My 2007 X3 has the "pre-wired" option, but I don't think the head unit is satellite ready - it is the (Alpine?) "Business CD" model. I have no navigation system or separate CD changer but I have had the ipod integration installed. 

I can't get a straight answer from anyone on whether or not I need to replace my stereo (head unit) or simply add something to it to install Sirius radio (with the radio display working to display artist, etc and the steering wheel buttons still operational). Of course, the dealer only gives me the most expensive option....

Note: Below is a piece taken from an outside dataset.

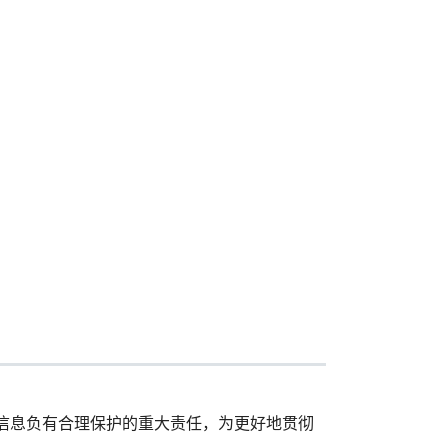
信息负有合理保护的重大责任，为更好地贯彻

What exaclty is "pre-wired" and what else do I need to buy and install?

Thanks!!
Lisa


----------



## philip|bsw (Aug 4, 2008)

You cannot run BMW's optional Sirius satellite radio without buying their headunit, however you do not need to replace your headunit to run XM satellite radio.
Here's a link to the XM receiver for your X3 on our site. bsw XM satellite radio for BMW X3
Shoot me an email if you have any further questions.

-Philip
[email protected]


----------



## tom @ eas (May 5, 2004)

lstoner said:


> My 2007 X3 has the "pre-wired" option, but I don't think the head unit is satellite ready - it is the (Alpine?) "Business CD" model. I have no navigation system or separate CD changer but I have had the ipod integration installed.
> 
> I can't get a straight answer from anyone on whether or not I need to replace my stereo (head unit) or simply add something to it to install Sirius radio (with the radio display working to display artist, etc and the steering wheel buttons still operational). Of course, the dealer only gives me the most expensive option....
> 
> ...


I believe we have already spoken via email, you are SA693 equipped and ready for Sirius. Since you are prewired, all you need is the Sirius module (and mounting bracket if equipped with Business CD, NAV has it built into the DVD-ROM bracket).

Best of all - your Sirius antenna is integrated into the sharkfin on the roof. This is literally a 10 minute install at most. :thumbup:


----------